A human-in-the-loop method for classifying short survey free-text responses in official statistics
Conference
Regional Statistics Conference 2026
Format: IPS Abstract - Malta 2026
Thursday 4 June 11:30 a.m. - 1:10 p.m. (Europe/Malta)
Abstract
Statistical surveys frequently include short free-text responses that contain valuable information but remain difficult to exploit because they are brief, heterogeneous, ambiguous, and costly to code manually. This talk presents a semi-automated method designed to support their classification in a way that remains interpretable, evaluable, and compatible with the quality requirements of official statistics.
The approach is illustrated on a use case drawn from French national victimization surveys, focusing on a free-text field describing the presumed perpetrator of an incident.
The method is organized in three stages. First, the corpus is explored through semantic clustering in order to reveal recurrent themes in the responses. Second, these clusters are transformed into a structured and documented expert-validated coding manual, which serves as an intermediate reference framework for coding. Third, responses are classified with large language models using this explicit reference framework. A central feature of the method is that automation does not replace expert judgment: clustering is treated as an exploratory step, while the coding manual is reviewed, corrected, merged, or reorganized by a domain expert before being used for classification. In this sense, the contribution is not fully automated coding, but a human-in-the-loop procedure that combines computational assistance with substantive expertise.

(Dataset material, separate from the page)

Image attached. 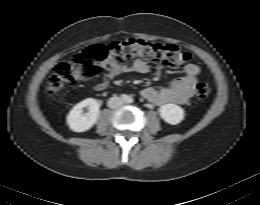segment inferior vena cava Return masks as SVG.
Segmentation results:
<instances>
[{"label": "inferior vena cava", "instance_id": "inferior-vena-cava-1", "mask_svg": "<svg viewBox=\"0 0 260 205\" xmlns=\"http://www.w3.org/2000/svg\"><path fill=\"white\" fill-rule=\"evenodd\" d=\"M122 103H123V101L120 97L114 96L109 99L108 106L110 108L114 109V108L121 106Z\"/></svg>", "mask_w": 260, "mask_h": 205}]
</instances>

The evaluation protocol is also a core contribution of the work. Performance is assessed against a manually annotated reference corpus produced through independent double human annotation. To quantify reliability, we first measure agreement between human annotators using raw agreement and Cohen’s kappa. We then compare model predictions to human codings using the same metrics, treating the model as an additional annotator. This makes it possible to determine whether automated classification approaches human-level performance, and to estimate the specific contribution of the expert-validated coding manual to coding quality.

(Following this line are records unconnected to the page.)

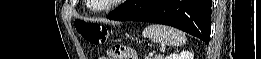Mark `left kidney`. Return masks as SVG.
<instances>
[{
	"instance_id": "5707ae66",
	"label": "left kidney",
	"mask_w": 261,
	"mask_h": 59,
	"mask_svg": "<svg viewBox=\"0 0 261 59\" xmlns=\"http://www.w3.org/2000/svg\"><path fill=\"white\" fill-rule=\"evenodd\" d=\"M165 59H194V54L189 51H183L179 54H170L166 56Z\"/></svg>"
}]
</instances>
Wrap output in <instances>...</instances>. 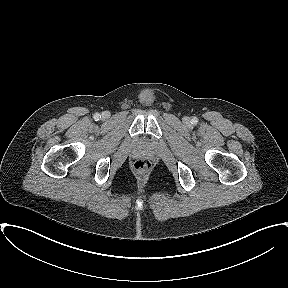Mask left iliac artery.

Results show that direct classification into the original survey categories remains difficult, including for human annotators. By contrast, once the expert-validated coding manual has been constructed from clustering outputs and reviewed by a domain expert, agreement improves substantially for both humans and models. In the case study, the best-performing LLM reaches a level of concordance close to the human reference. The study therefore shows that the decisive step is not only the choice of model, but the explicit formalization of categories through an expert-validated coding manual. More broadly, this work argues for a pragmatic framework in which LLMs assist coding, while humans remain central to taxonomy design, validation, and evaluation.